_Data listing_
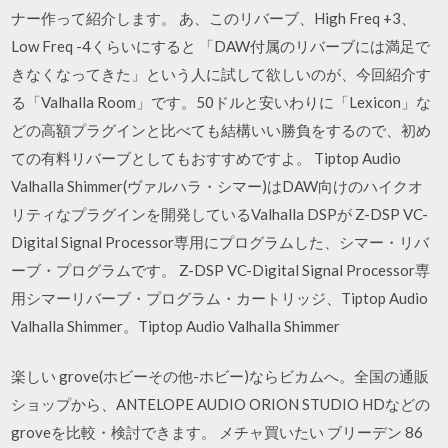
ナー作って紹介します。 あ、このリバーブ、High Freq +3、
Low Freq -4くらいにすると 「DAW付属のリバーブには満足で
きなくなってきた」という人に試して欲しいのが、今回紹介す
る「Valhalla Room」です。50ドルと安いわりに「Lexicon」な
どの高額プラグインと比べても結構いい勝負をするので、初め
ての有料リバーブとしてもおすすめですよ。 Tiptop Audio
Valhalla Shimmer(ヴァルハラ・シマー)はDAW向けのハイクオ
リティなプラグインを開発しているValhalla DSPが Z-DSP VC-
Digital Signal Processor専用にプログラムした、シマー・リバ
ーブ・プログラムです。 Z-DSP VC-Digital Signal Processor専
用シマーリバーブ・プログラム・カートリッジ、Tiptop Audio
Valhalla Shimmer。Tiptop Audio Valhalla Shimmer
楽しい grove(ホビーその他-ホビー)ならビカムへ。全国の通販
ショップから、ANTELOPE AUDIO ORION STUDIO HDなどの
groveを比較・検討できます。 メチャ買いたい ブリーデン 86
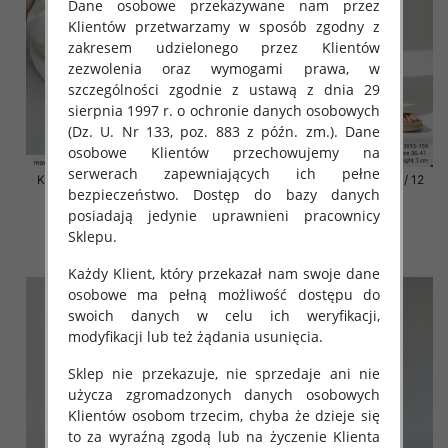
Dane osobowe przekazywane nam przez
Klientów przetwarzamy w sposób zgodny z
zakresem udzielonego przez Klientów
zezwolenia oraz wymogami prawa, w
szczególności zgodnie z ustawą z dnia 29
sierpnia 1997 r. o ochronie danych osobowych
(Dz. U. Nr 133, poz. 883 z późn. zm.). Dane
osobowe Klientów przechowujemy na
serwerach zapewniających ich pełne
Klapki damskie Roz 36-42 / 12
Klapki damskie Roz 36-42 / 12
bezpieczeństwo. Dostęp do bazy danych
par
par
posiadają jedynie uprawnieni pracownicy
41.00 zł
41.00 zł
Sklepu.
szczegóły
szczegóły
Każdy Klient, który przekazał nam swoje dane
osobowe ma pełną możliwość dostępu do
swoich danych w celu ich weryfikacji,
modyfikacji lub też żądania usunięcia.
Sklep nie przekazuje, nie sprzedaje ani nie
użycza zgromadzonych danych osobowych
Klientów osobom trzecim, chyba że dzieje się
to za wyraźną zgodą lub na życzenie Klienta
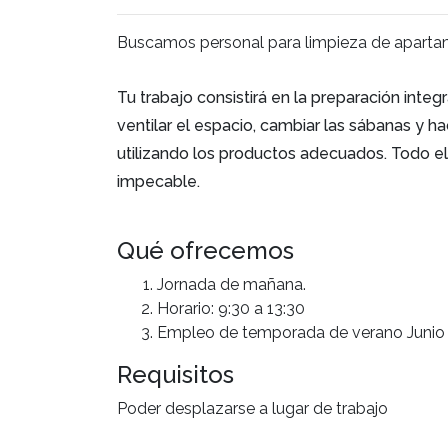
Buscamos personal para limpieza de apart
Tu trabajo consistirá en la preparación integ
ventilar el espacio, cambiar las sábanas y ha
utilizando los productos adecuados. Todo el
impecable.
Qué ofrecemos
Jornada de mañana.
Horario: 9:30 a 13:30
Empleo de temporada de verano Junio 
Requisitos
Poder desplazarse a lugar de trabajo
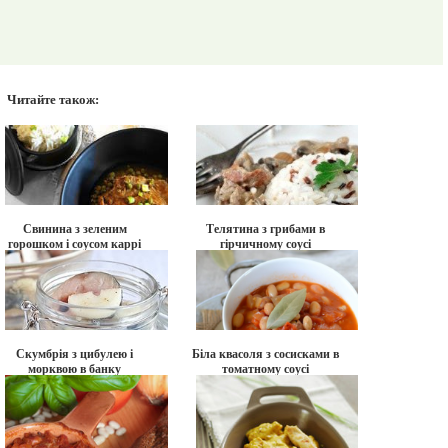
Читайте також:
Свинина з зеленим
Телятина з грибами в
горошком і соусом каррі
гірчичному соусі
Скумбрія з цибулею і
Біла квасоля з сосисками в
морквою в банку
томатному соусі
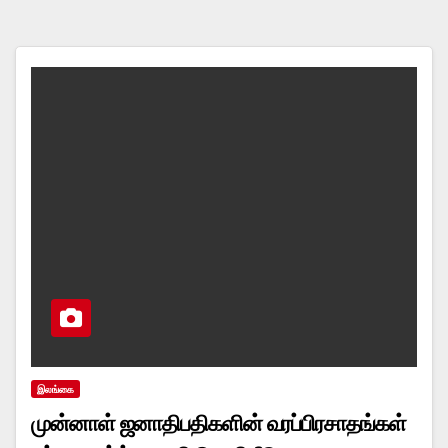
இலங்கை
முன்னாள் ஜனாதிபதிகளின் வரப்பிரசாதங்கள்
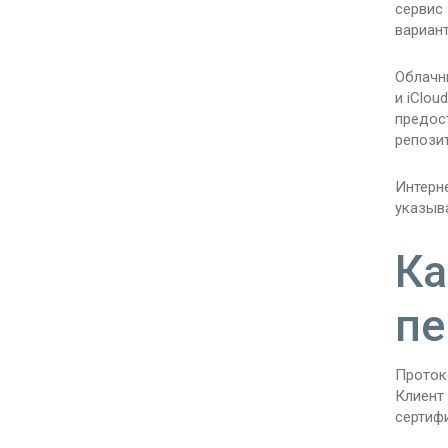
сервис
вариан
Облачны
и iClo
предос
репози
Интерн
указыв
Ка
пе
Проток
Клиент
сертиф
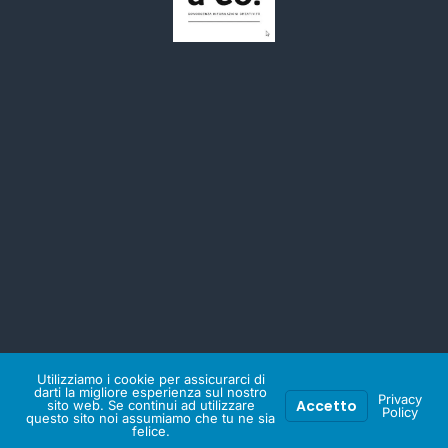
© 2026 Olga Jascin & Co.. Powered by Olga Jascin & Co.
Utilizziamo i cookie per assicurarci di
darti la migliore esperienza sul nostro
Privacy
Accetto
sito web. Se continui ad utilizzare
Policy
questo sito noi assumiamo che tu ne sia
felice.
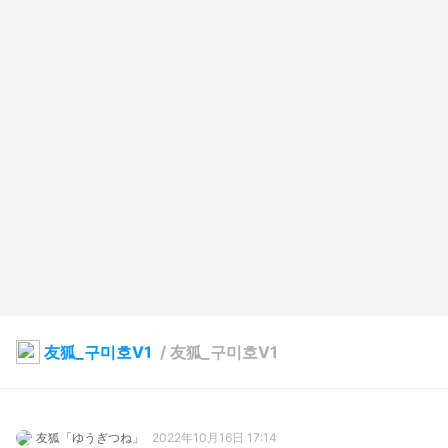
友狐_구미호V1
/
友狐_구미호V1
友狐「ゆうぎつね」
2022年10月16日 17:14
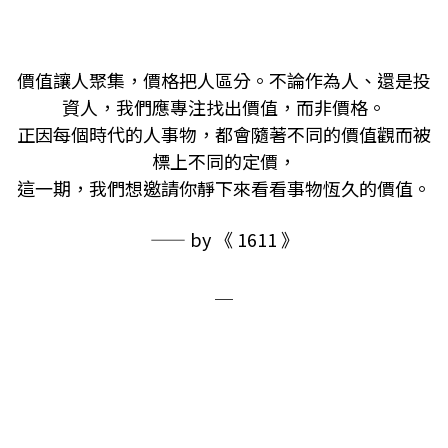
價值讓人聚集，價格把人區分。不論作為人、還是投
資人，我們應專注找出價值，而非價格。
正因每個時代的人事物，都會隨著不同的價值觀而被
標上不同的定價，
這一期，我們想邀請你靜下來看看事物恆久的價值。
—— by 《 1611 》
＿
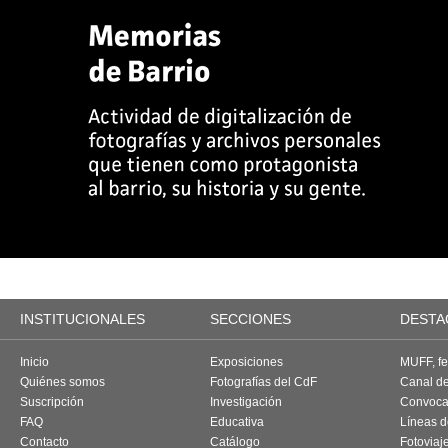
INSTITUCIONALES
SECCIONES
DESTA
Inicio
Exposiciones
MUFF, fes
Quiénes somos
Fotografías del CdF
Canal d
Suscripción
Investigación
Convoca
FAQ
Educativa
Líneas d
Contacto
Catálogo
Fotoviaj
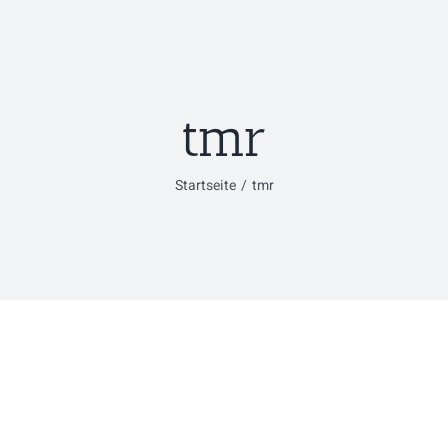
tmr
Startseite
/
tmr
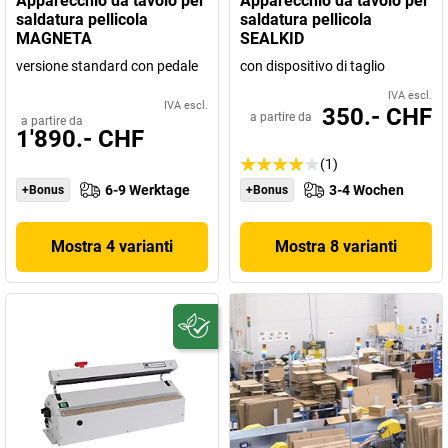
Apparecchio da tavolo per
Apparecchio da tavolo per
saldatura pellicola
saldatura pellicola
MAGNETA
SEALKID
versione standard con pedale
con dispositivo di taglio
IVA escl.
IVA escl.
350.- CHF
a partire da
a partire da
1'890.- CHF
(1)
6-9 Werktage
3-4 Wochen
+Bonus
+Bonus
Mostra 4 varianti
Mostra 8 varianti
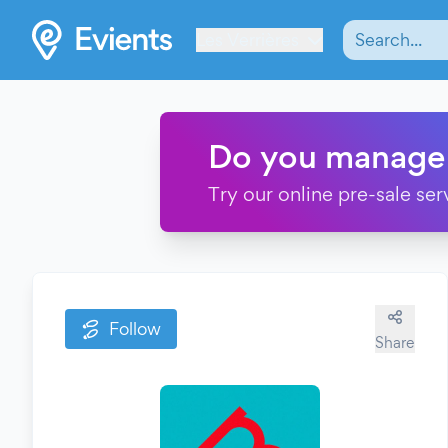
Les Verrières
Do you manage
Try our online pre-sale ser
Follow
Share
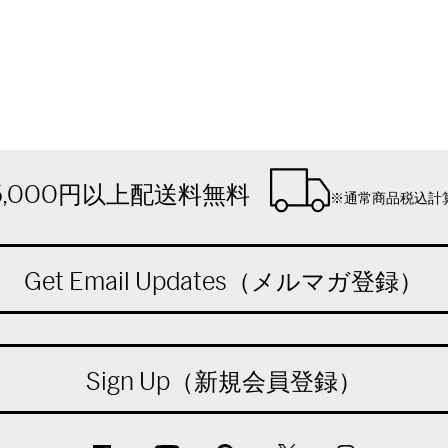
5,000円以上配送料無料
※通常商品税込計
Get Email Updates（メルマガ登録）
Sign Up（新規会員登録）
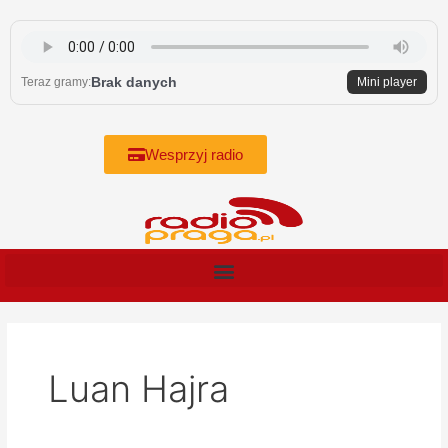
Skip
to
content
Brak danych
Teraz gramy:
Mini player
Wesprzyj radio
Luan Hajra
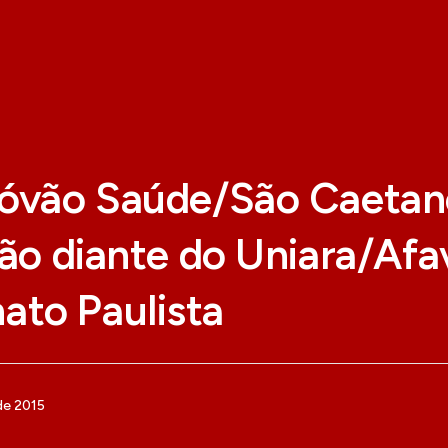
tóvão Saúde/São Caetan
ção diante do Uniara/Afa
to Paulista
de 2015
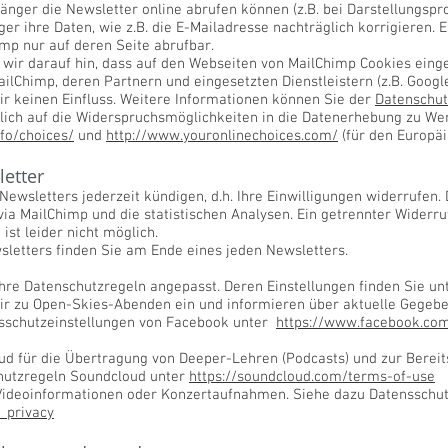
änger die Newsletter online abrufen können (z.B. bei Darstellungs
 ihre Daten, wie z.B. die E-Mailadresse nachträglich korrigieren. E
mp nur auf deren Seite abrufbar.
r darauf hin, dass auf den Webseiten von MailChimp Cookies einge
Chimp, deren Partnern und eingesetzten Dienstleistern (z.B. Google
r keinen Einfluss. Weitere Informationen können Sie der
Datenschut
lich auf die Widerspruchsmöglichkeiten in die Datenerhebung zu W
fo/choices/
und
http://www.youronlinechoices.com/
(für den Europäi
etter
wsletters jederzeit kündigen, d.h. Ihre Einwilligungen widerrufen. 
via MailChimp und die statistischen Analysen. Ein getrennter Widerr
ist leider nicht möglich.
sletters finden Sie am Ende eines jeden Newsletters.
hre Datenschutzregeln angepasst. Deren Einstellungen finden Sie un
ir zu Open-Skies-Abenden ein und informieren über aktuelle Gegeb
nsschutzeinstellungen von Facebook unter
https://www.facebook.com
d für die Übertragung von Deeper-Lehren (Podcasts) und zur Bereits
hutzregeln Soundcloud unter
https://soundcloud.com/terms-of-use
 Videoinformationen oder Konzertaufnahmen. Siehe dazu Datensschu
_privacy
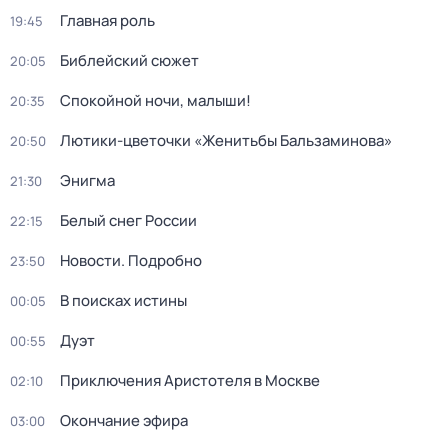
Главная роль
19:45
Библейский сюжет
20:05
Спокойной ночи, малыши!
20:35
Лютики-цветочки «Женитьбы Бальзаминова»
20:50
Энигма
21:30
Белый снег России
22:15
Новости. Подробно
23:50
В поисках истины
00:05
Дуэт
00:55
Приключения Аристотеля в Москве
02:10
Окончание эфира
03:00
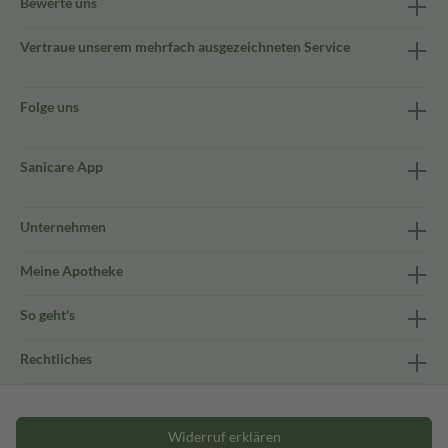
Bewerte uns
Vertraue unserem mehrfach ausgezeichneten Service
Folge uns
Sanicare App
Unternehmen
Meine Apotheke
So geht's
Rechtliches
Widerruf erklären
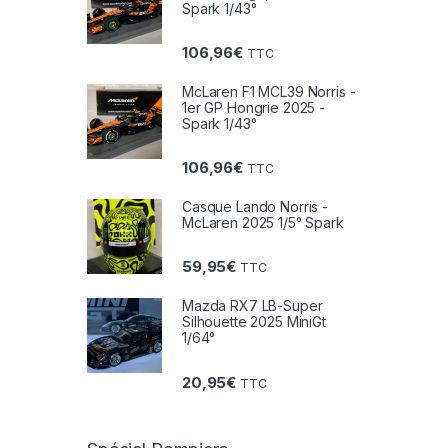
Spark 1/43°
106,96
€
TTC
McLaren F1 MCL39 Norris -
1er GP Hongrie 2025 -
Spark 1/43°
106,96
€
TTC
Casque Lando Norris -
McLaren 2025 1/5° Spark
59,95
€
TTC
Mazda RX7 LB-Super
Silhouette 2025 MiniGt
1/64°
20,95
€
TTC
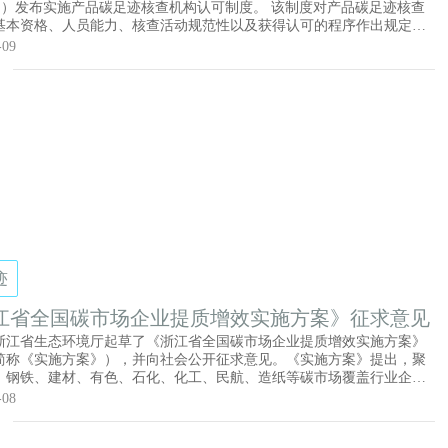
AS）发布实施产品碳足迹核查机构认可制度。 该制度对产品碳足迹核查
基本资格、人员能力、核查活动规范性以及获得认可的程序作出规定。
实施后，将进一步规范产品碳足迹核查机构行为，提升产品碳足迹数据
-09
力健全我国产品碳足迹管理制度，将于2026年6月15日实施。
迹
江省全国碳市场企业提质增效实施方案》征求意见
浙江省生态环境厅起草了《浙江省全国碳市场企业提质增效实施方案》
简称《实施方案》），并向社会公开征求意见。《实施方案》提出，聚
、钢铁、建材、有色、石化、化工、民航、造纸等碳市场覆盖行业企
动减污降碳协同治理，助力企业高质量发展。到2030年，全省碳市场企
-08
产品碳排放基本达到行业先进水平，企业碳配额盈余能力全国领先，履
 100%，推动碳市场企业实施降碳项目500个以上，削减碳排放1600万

_Problem description_
Everything above from the line with "Buscamos personal para limpieza de apart" through the line with "முன்னாள் ஜனாதிபதிகளின் வரப்பிரசாதங்கள்" should be retyped exactly, and nothing else; omit pictures.

_Response_
Buscamos personal para limpieza de apart
Tu trabajo consistirá en la preparación integ
ventilar el espacio, cambiar las sábanas y ha
utilizando los productos adecuados. Todo el
impecable.
Qué ofrecemos
Jornada de mañana.
Horario: 9:30 a 13:30
Empleo de temporada de verano Junio 
Requisitos
Poder desplazarse a lugar de trabajo
Читайте також:
Свинина з зеленим
Телятина з грибами в
горошком і соусом каррі
гірчичному соусі
Скумбрія з цибулею і
Біла квасоля з сосисками в
морквою в банку
томатному соусі
இலங்கை
முன்னாள் ஜனாதிபதிகளின் வரப்பிரசாதங்கள்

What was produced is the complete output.